The new GPU-Z reports my PCIE as version 1.1 instead of version 2.0 intermittently.

Asus Maximus Formula 2 (P45)
Gigabyte 1024MB GTX460 OC
Windows 7 64bit

EDIT: I've just worked out this happens when the GPU clocks are throttled back. However it should still show as version 2.0 ?


----------



## W1zzard (Oct 22, 2010)

power saving turns down the pcie settings


----------



## caribpapi (Oct 28, 2010)

W1zzard said:


> power saving turns down the pcie settings


Do you mean power saving in Windows? Because I have my computer, which is also on Windows 7 64bit, on High Performance settings and it also shows that I am running at 1.1 speeds. 

EVGA 750i Motherboard
EVGA GTX 460 Card


----------



## heky (Oct 28, 2010)

My readings stay on 2.0 even when the clocks are throttled back.(2d idle)


----------



## W1zzard (Oct 28, 2010)

caribpapi said:


> Do you mean power saving in Windows?
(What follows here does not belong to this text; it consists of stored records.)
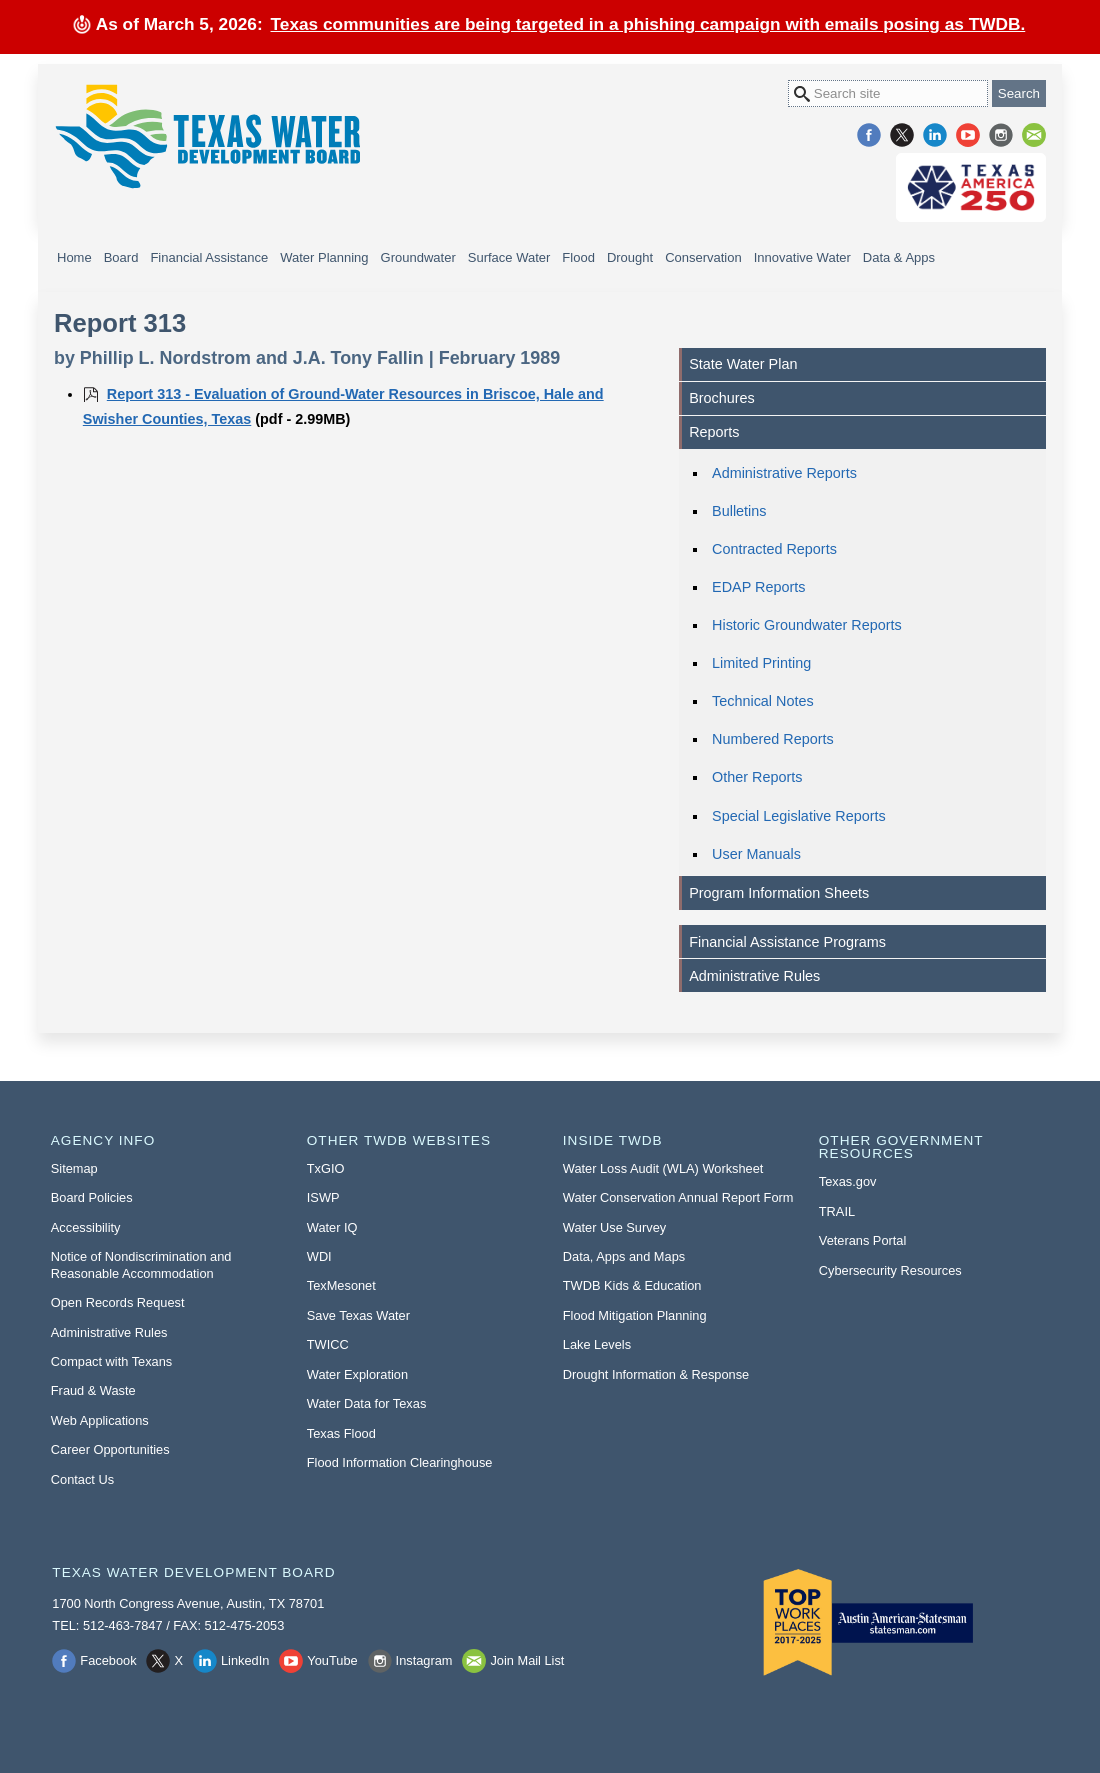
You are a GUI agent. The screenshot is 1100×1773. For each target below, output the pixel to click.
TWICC (328, 1344)
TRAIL (837, 1211)
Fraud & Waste (93, 1390)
Because I have my computer, which is also on Windows 7 64bit, on High Performance settings and it also shows that I am running at 1.1 speeds.
> 
> EVGA 750i Motherboard
> EVGA GTX 460 Card



did you check the pcie power management settings there?


----------



## caribpapi (Oct 28, 2010)

W1zzard said:


> did you check the pcie power management settings there?


Yes and Link State Power Management is set to OFF. Could it just be something specific to the GTX 460 cards?


----------